[SUPPORT] Workbench Example Project: Local RAG

Hi! This is the support thread for the Local RAG Example Project on GitHub. Any major updates we push to the project will be announced here. Further, feel free to discuss, raise issues, and ask for assistance in this thread.

Please keep discussion in this thread project-related. Any issues with the Workbench application should be raised as a standalone thread. Thanks!

I’ve noticed that the chat window will truncate the output randomly. Is there a setting to increase the output rows?

I’m trying to use this example with Nemotron Model but gives json.decode error from, get_llm(), HuggingFaceTextGenInference section, can anyone guide how can I use this with Nemotron models?

Hey Brian, the defaults are set to generate roughly a paragraph response (eg. 4-5 sentences) but feel free to play around with the code and set the number of new tokens generated (or any hyperparameter) to an appropriate amount. For example, max_new_tokens is set to 100 by default in chains.py:

def get_llm() -> LangChainLLM:
    """Create the LLM connection."""
    inference_server_url_local = ""

    llm_local = HuggingFaceTextGenInference(

    return LangChainLLM(llm=llm_local)
1 Like

Thanks - I’ll change that today and give it a test.
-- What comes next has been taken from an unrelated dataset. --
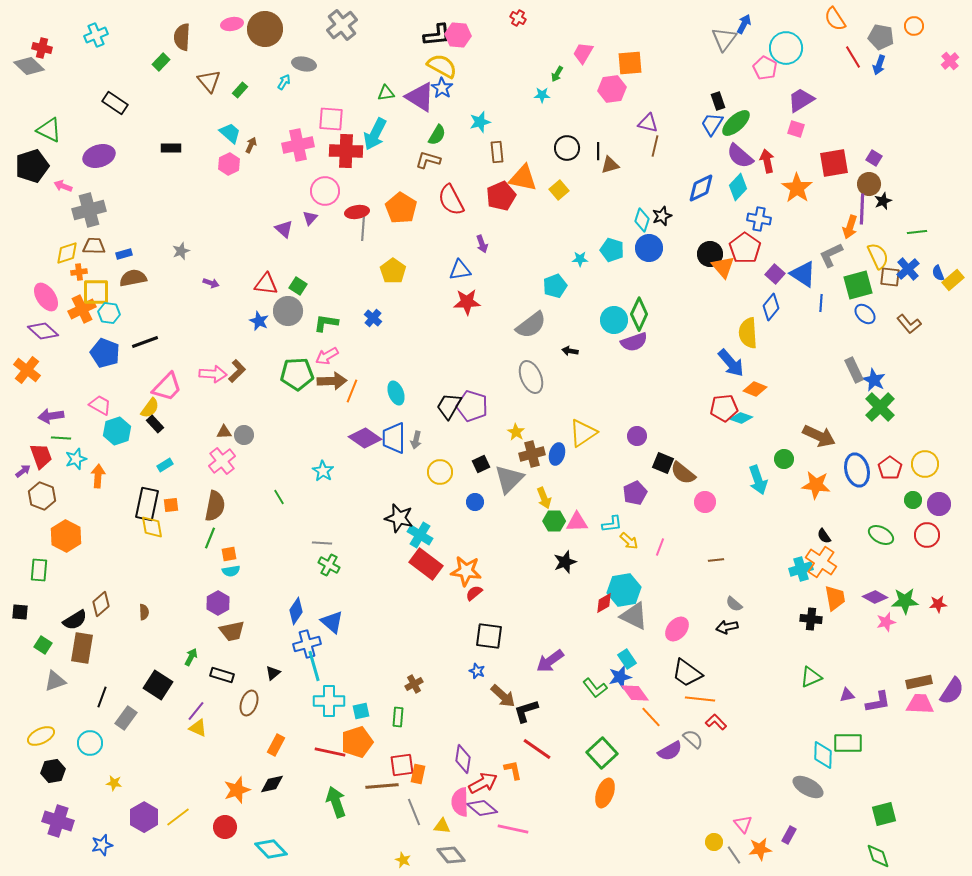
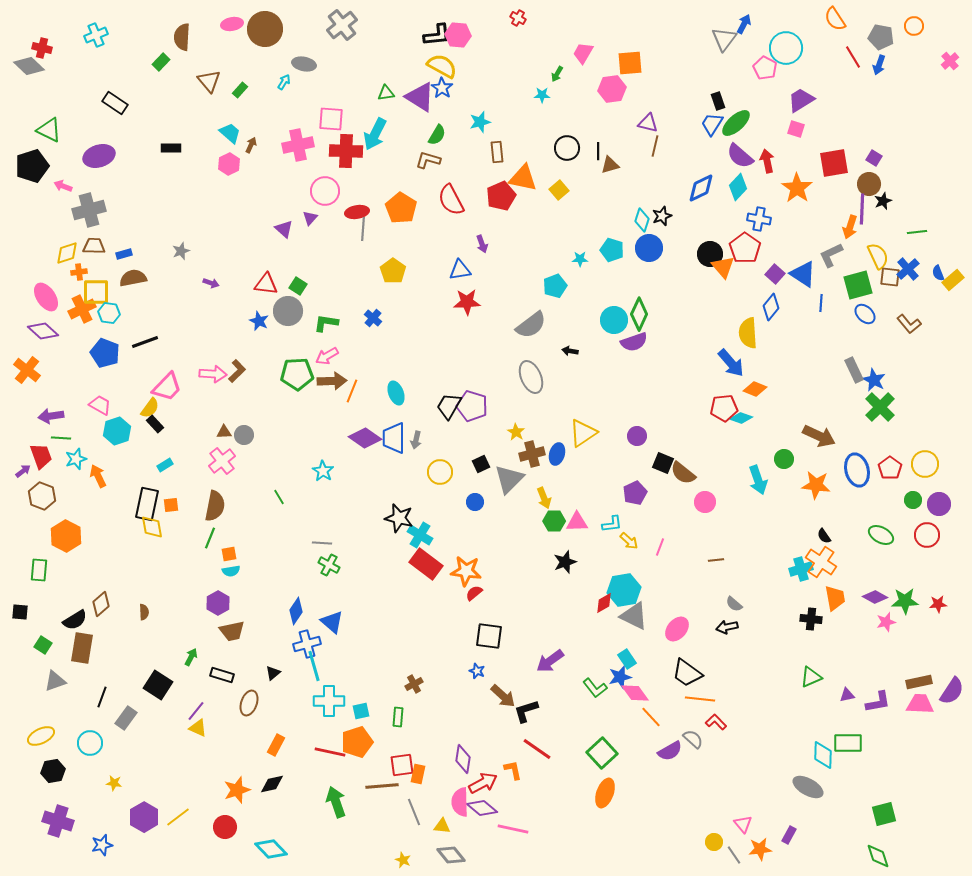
orange arrow at (98, 476): rotated 30 degrees counterclockwise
I’m now getting an error where chat does not run after rebuilding the environment from scratch. I have followed all the steps I did prior when this worked. Here is the error message that appears on screen. I did notice that there is a new HuggingFace meta-llama/Llama-2-7b-hf that is suffixed with the word chat - has there been a change? I’ve also attached the error log.

chat error log.txt (5.5 MB)

A clean rebuild of the project this morning now allows chat to run successfully. However, it doesn’t seem to be able to use the provided knowledge base. I will continue to test.

Hi Brian,

We’re investigating and triaging. We will get back to you shortly.


Thanks - appreciate the feedback.

Hi there!
Is it possible to split LLAMA 7b-chat-hf model on two gpus. Currently I’m using 2x RTX 4090. In project text-generation-webui, you get to split model equally on two devices, landed on this project today itself.